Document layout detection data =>
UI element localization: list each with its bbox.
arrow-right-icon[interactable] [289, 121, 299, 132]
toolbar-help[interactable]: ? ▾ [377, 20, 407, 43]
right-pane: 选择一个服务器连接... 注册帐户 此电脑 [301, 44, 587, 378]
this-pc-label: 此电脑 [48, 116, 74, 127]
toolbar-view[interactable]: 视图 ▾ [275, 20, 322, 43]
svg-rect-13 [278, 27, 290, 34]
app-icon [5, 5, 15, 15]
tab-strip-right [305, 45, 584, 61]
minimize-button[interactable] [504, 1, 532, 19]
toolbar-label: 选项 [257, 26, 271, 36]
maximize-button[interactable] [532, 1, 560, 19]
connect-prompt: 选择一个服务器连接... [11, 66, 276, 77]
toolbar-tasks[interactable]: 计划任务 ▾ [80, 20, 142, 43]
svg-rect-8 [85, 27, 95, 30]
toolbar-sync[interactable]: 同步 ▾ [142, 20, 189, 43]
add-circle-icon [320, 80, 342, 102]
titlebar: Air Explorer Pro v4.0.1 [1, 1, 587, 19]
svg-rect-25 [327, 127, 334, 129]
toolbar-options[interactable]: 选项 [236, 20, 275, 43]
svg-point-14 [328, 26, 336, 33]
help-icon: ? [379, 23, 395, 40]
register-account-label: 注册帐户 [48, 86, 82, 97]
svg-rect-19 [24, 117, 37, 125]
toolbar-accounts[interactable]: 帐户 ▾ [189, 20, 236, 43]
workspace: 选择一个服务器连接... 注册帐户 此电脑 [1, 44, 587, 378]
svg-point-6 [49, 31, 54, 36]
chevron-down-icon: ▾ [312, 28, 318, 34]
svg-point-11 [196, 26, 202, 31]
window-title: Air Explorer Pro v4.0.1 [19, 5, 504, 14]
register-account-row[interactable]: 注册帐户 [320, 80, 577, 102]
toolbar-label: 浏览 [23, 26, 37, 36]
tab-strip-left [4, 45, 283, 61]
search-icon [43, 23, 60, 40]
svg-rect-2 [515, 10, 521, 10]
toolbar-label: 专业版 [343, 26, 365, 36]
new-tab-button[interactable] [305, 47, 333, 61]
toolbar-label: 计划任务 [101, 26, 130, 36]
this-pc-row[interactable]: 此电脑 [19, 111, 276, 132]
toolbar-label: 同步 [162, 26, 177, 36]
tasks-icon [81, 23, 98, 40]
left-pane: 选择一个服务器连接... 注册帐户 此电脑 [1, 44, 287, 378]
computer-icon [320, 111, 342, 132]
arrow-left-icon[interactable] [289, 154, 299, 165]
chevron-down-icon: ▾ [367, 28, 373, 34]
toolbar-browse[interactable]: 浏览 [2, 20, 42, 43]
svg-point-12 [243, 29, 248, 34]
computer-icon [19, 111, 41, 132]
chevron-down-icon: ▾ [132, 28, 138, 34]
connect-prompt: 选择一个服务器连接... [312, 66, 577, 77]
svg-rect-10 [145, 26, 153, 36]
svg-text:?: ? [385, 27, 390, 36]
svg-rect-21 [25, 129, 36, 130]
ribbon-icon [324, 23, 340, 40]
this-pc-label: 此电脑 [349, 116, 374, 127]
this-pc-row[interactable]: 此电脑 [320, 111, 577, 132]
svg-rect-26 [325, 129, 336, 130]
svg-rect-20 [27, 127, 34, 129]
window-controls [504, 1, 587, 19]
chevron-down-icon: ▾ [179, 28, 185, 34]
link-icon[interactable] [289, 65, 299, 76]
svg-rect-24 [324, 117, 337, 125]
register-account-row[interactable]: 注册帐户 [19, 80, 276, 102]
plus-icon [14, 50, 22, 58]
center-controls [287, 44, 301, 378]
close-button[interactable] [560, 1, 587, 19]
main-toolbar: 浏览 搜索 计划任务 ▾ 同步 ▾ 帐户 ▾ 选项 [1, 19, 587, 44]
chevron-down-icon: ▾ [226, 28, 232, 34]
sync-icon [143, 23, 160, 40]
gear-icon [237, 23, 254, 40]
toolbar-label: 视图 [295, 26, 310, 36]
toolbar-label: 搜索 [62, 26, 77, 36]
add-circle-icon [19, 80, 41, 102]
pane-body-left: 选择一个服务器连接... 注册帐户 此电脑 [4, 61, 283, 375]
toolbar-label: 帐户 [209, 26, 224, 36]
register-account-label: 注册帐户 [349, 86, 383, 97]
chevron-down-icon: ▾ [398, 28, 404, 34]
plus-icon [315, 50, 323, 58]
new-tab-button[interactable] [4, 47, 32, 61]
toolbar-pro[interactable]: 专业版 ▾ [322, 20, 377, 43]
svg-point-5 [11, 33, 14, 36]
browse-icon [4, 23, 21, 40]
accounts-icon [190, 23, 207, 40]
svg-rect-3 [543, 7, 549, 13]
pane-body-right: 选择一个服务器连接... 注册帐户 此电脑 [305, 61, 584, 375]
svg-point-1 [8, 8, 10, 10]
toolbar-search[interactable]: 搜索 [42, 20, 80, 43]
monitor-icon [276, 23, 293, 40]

Exercise prompt =>
Return every entry exactly.

Task answer =>
UI element localization: list each with its bbox.
arrow-right-icon[interactable] [289, 121, 299, 132]
toolbar-help[interactable]: ? ▾ [377, 20, 407, 43]
right-pane: 选择一个服务器连接... 注册帐户 此电脑 [301, 44, 587, 378]
this-pc-label: 此电脑 [48, 116, 74, 127]
toolbar-view[interactable]: 视图 ▾ [275, 20, 322, 43]
svg-rect-13 [278, 27, 290, 34]
app-icon [5, 5, 15, 15]
tab-strip-right [305, 45, 584, 61]
minimize-button[interactable] [504, 1, 532, 19]
toolbar-label: 选项 [257, 26, 271, 36]
maximize-button[interactable] [532, 1, 560, 19]
connect-prompt: 选择一个服务器连接... [11, 66, 276, 77]
toolbar-tasks[interactable]: 计划任务 ▾ [80, 20, 142, 43]
svg-rect-8 [85, 27, 95, 30]
toolbar-sync[interactable]: 同步 ▾ [142, 20, 189, 43]
add-circle-icon [320, 80, 342, 102]
titlebar: Air Explorer Pro v4.0.1 [1, 1, 587, 19]
svg-rect-25 [327, 127, 334, 129]
toolbar-options[interactable]: 选项 [236, 20, 275, 43]
svg-point-14 [328, 26, 336, 33]
help-icon: ? [379, 23, 395, 40]
register-account-label: 注册帐户 [48, 86, 82, 97]
svg-rect-19 [24, 117, 37, 125]
toolbar-accounts[interactable]: 帐户 ▾ [189, 20, 236, 43]
workspace: 选择一个服务器连接... 注册帐户 此电脑 [1, 44, 587, 378]
svg-point-6 [49, 31, 54, 36]
chevron-down-icon: ▾ [312, 28, 318, 34]
svg-point-11 [196, 26, 202, 31]
window-title: Air Explorer Pro v4.0.1 [19, 5, 504, 14]
register-account-row[interactable]: 注册帐户 [320, 80, 577, 102]
toolbar-label: 浏览 [23, 26, 37, 36]
tab-strip-left [4, 45, 283, 61]
search-icon [43, 23, 60, 40]
svg-rect-2 [515, 10, 521, 10]
toolbar-label: 专业版 [343, 26, 365, 36]
new-tab-button[interactable] [305, 47, 333, 61]
toolbar-label: 计划任务 [101, 26, 130, 36]
this-pc-row[interactable]: 此电脑 [19, 111, 276, 132]
toolbar-label: 同步 [162, 26, 177, 36]
tasks-icon [81, 23, 98, 40]
left-pane: 选择一个服务器连接... 注册帐户 此电脑 [1, 44, 287, 378]
computer-icon [320, 111, 342, 132]
arrow-left-icon[interactable] [289, 154, 299, 165]
chevron-down-icon: ▾ [367, 28, 373, 34]
toolbar-browse[interactable]: 浏览 [2, 20, 42, 43]
svg-point-12 [243, 29, 248, 34]
computer-icon [19, 111, 41, 132]
chevron-down-icon: ▾ [132, 28, 138, 34]
connect-prompt: 选择一个服务器连接... [312, 66, 577, 77]
svg-rect-10 [145, 26, 153, 36]
svg-text:?: ? [385, 27, 390, 36]
svg-rect-21 [25, 129, 36, 130]
ribbon-icon [324, 23, 340, 40]
this-pc-label: 此电脑 [349, 116, 374, 127]
this-pc-row[interactable]: 此电脑 [320, 111, 577, 132]
svg-rect-26 [325, 129, 336, 130]
svg-rect-20 [27, 127, 34, 129]
window-controls [504, 1, 587, 19]
chevron-down-icon: ▾ [179, 28, 185, 34]
link-icon[interactable] [289, 65, 299, 76]
svg-rect-24 [324, 117, 337, 125]
register-account-row[interactable]: 注册帐户 [19, 80, 276, 102]
plus-icon [14, 50, 22, 58]
center-controls [287, 44, 301, 378]
close-button[interactable] [560, 1, 587, 19]
main-toolbar: 浏览 搜索 计划任务 ▾ 同步 ▾ 帐户 ▾ 选项 [1, 19, 587, 44]
chevron-down-icon: ▾ [226, 28, 232, 34]
sync-icon [143, 23, 160, 40]
gear-icon [237, 23, 254, 40]
toolbar-label: 视图 [295, 26, 310, 36]
toolbar-label: 搜索 [62, 26, 77, 36]
add-circle-icon [19, 80, 41, 102]
pane-body-left: 选择一个服务器连接... 注册帐户 此电脑 [4, 61, 283, 375]
toolbar-label: 帐户 [209, 26, 224, 36]
register-account-label: 注册帐户 [349, 86, 383, 97]
chevron-down-icon: ▾ [398, 28, 404, 34]
plus-icon [315, 50, 323, 58]
new-tab-button[interactable] [4, 47, 32, 61]
toolbar-pro[interactable]: 专业版 ▾ [322, 20, 377, 43]
svg-point-5 [11, 33, 14, 36]
browse-icon [4, 23, 21, 40]
accounts-icon [190, 23, 207, 40]
svg-rect-3 [543, 7, 549, 13]
pane-body-right: 选择一个服务器连接... 注册帐户 此电脑 [305, 61, 584, 375]
svg-point-1 [8, 8, 10, 10]
toolbar-search[interactable]: 搜索 [42, 20, 80, 43]
monitor-icon [276, 23, 293, 40]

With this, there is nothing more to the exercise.